While the SPX got a rather rude tap yesterday, 'twas little more than a peck on the cheek compared to what's been happening in the IBEX. The Spanish index is nearly 20% off of its January highs, has broken a previous low, and really needs to reclaim the technically significant 10,000 line quickly or else face risk of a splattering.
More ominously, the yields spread between Spanish bonds and Bunds has crept to a post EMU high. The chart below shows the yields spread in 5yrs, at nearly 150 bps....but the picture looks similar elsewhere along the curve as well. It's one thing for a little country like Greece to have a yield blow's quite another for one of the larger Club Med countries (and your next World Cup champions....) to go haywire.
Hmmmm. What's a poor policymaker to do? From Macro Man's perch, the eventual outcome is looking more and more inevitable. Remember last year, when J-C Trichet used to waggle his finger during press conferences and looked down his nose at the Anglo-Saxon money-printers?

Karma's a bitch, ain't it? For it's looking increasingly likely that the ECB will need to step in and buy Eurozone government bonds...particularly those at the periphery. They've already ejected the ratings agencies from the equation and torn up the collateral eligibility rulebook....why not go the whole hog into outright QE?

Sure, the Bundesbankers won't like it.....but the German exporters clearly will as the euro heads down the pan! Note how the € is losing serious ground against even sterling, the currency of a country with Moe, Larry, and Curly vying to be prime minister.

Tomorrow's press conference might be a bit to soon for the ECB to announce QE...but then again, maybe it won't.
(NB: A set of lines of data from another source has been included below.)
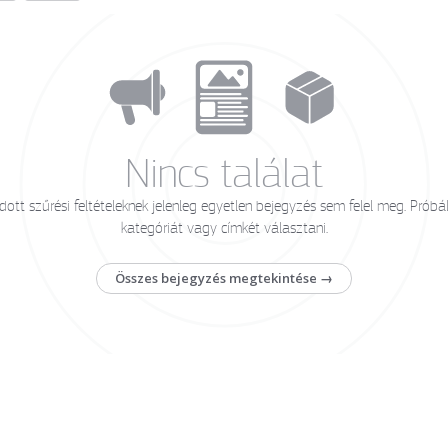
Nincs találat
ott szűrési feltételeknek jelenleg egyetlen bejegyzés sem felel meg. Próbá
kategóriát vagy címkét választani.
Összes bejegyzés megtekintése →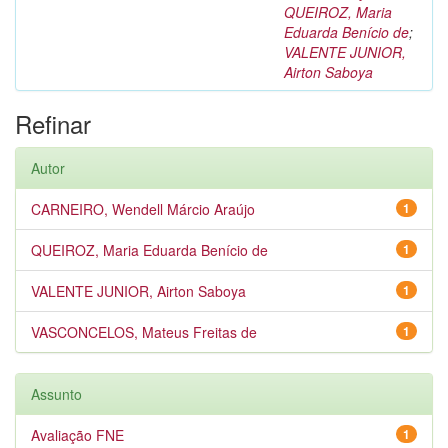
QUEIROZ, Maria
Eduarda Benício de
;
VALENTE JUNIOR,
Airton Saboya
Refinar
Autor
CARNEIRO, Wendell Márcio Araújo
1
QUEIROZ, Maria Eduarda Benício de
1
VALENTE JUNIOR, Airton Saboya
1
VASCONCELOS, Mateus Freitas de
1
Assunto
Avaliação FNE
1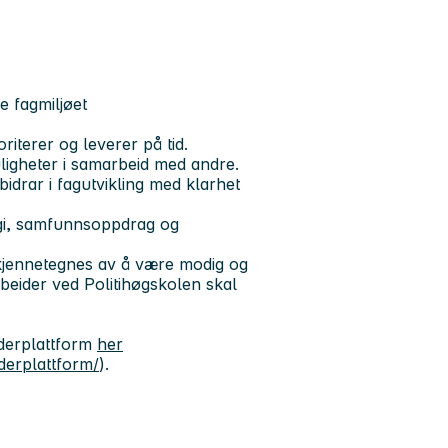
le fagmiljøet
riterer og leverer på tid.
uligheter i samarbeid med andre.
idrar i fagutvikling med klarhet
gi, samfunnsoppdrag og
u kjennetegnes av å være modig og
rbeider ved Politihøgskolen skal
iderplattform
her
iderplattform/
).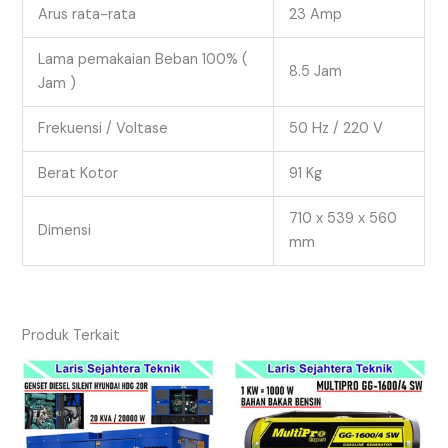
Arus rata-rata
23 Amp
Lama pemakaian Beban 100% (
8.5 Jam
Jam )
Frekuensi / Voltase
50 Hz / 220 V
Berat Kotor
91 Kg
710 x 539 x 560
Dimensi
mm
Produk Terkait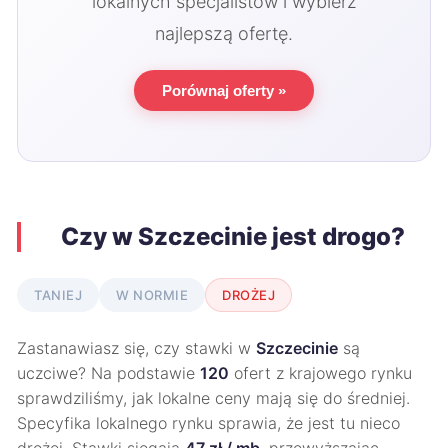
lokalnych specjalistów i wybierz
najlepszą ofertę.
Porównaj oferty »
Czy w Szczecinie jest drogo?
TANIEJ
W NORMIE
DROŻEJ
Zastanawiasz się, czy stawki w
Szczecinie
są
uczciwe? Na podstawie
120
ofert z krajowego rynku
sprawdziliśmy, jak lokalne ceny mają się do średniej.
Specyfika lokalnego rynku sprawia, że jest tu nieco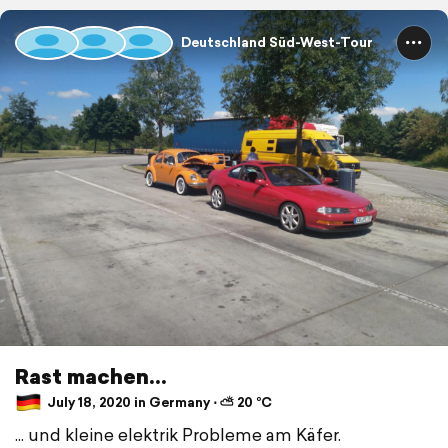
Deutschland Süd-West-Tour
Rast machen...
July 18, 2020 in Germany ⋅ ⛅ 20 °C
... und kleine elektrik Probleme am Käfer.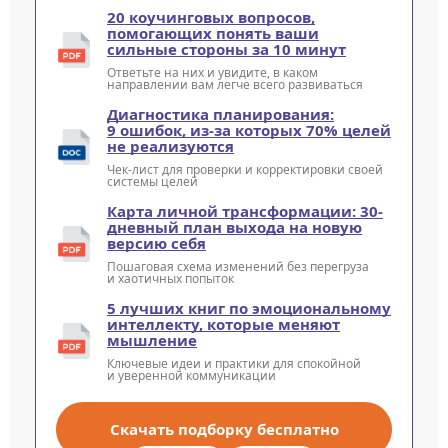
20 коучинговых вопросов,
помогающих понять ваши
сильные стороны за 10 минут
Ответьте на них и увидите, в каком
направлении вам легче всего развиваться
Диагностика планирования:
9 ошибок, из-за которых 70% целей
не реализуются
Чек-лист для проверки и корректировки своей
системы целей
Карта личной трансформации: 30-
дневный план выхода на новую
версию себя
Пошаговая схема изменений без перегруза
и хаотичных попыток
5 лучших книг по эмоциональному
интеллекту, которые меняют
мышление
Ключевые идеи и практики для спокойной
и уверенной коммуникации
Скачать подборку бесплатно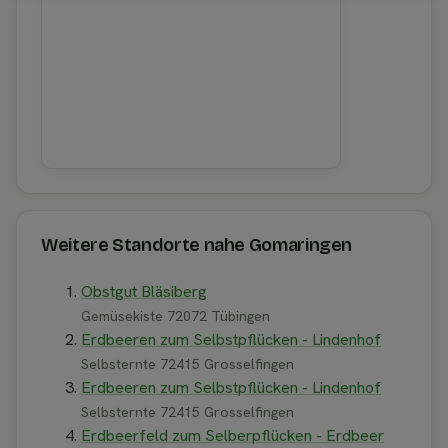
Weitere Standorte nahe Gomaringen
Obstgut Bläsiberg
Gemüsekiste 72072 Tübingen
Erdbeeren zum Selbstpflücken - Lindenhof
Selbsternte 72415 Grosselfingen
Erdbeeren zum Selbstpflücken - Lindenhof
Selbsternte 72415 Grosselfingen
Erdbeerfeld zum Selberpflücken - Erdbeer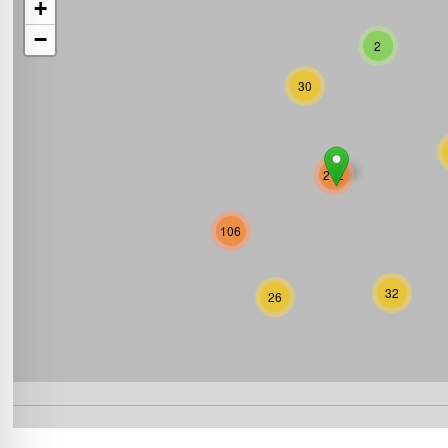
+
−
2
30
212
106
32
26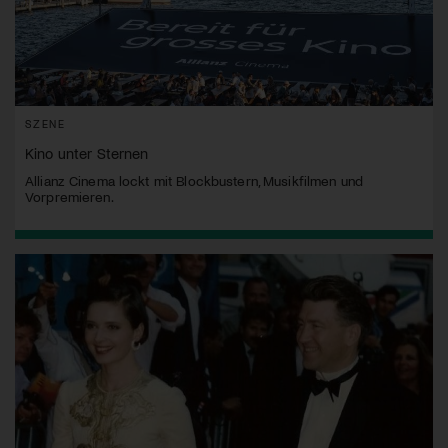
SZENE
Kino unter Sternen
Allianz Cinema lockt mit Blockbustern, Musikfilmen und
Vorpremieren.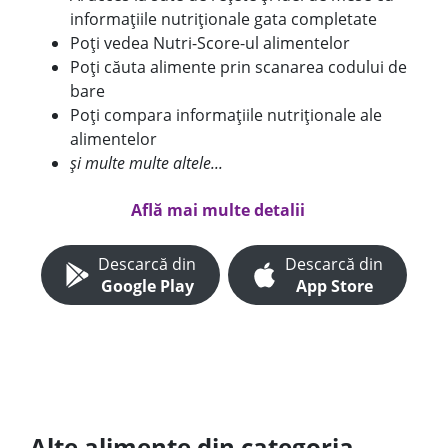
informațiile nutriționale gata completate
Poți vedea Nutri-Score-ul alimentelor
Poți căuta alimente prin scanarea codului de
bare
Poți compara informațiile nutriționale ale
alimentelor
și multe multe altele...
Află mai multe detalii
Descarcă din
Descarcă din
Google Play
App Store
Alte alimente din categoria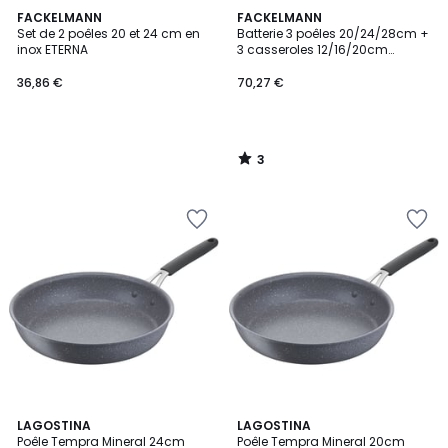
3
FACKELMANN
FACKELMANN
/
Set de 2 poêles 20 et 24 cm en
Batterie 3 poêles 20/24/28cm +
5
inox ETERNA
3 casseroles 12/16/20cm
GENEVA
36,86 €
70,27 €
3
/
5
4,7
4,9
LAGOSTINA
LAGOSTINA
/ 5
/ 5
Poêle Tempra Mineral 24cm
Poêle Tempra Mineral 20cm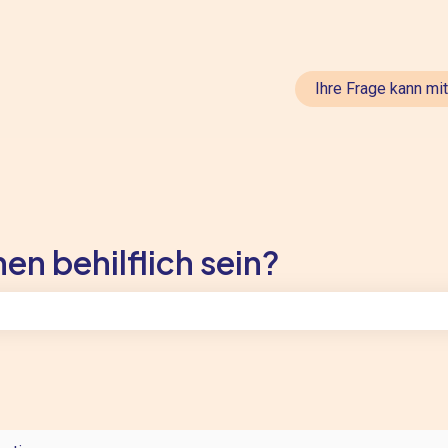
en anzeigen
Ihre Frage kann mi
en behilflich sein?
feld leer ist.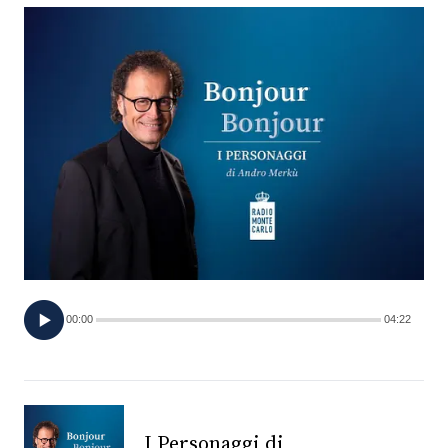
FOTO
CONCORSI
EVENTI
VIDEO
TV
00:00
04:22
PRINCIPATO
DI
MONACO
RMC
I Personaggi di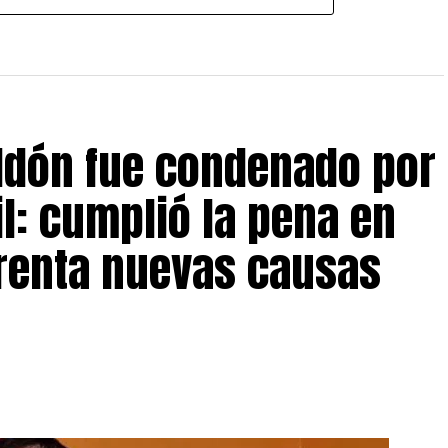
eldón fue condenado por
il: cumplió la pena en
frenta nuevas causas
Macro Man may not be in a position to post tomorrow...if not, enjoy your UK election and ECB presser!


Donlast said...

The Greek bailout is just stupid. Who do those in power think they are fooling. Debt piled on debt to cure a solvency problem? The contagion that is spreading is total disillusionment with governance and those ruling the roost in Europe and America. And next up - China.

CV said...

But QE tomorrow by the ECB would be UPOD no?
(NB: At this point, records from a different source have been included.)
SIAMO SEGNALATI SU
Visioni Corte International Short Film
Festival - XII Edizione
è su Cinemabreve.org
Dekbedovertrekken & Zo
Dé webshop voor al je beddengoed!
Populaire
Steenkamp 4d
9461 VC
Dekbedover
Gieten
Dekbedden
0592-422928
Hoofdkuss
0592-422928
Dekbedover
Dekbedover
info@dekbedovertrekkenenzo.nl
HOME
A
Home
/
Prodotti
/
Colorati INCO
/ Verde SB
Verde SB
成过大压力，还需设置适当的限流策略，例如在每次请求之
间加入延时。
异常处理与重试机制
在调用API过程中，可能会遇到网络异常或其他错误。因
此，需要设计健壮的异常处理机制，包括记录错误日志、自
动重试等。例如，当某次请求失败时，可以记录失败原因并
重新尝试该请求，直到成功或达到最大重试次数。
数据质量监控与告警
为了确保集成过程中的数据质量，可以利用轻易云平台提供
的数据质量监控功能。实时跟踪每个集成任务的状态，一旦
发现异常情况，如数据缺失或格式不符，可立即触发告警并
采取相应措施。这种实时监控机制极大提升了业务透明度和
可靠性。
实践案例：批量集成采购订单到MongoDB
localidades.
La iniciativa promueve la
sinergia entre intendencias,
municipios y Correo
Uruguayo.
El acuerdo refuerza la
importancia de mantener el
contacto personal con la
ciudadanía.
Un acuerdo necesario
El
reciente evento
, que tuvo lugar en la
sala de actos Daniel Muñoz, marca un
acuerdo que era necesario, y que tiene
( ... won't happen though)

Nic said...

You can't polish a turd and you can't put lipstick on a PIIG.
"Shock and Awe" this was not ...

econobserver said...

This PIGS crisis reminds me the 1997 Asian Crisis. The big difference is that the world(US Fed) can rescue by cutting rates then, nobody has any room to cut now. Well, as MM said, ECB can QE this time. German exporters will love it. We have this conversation before.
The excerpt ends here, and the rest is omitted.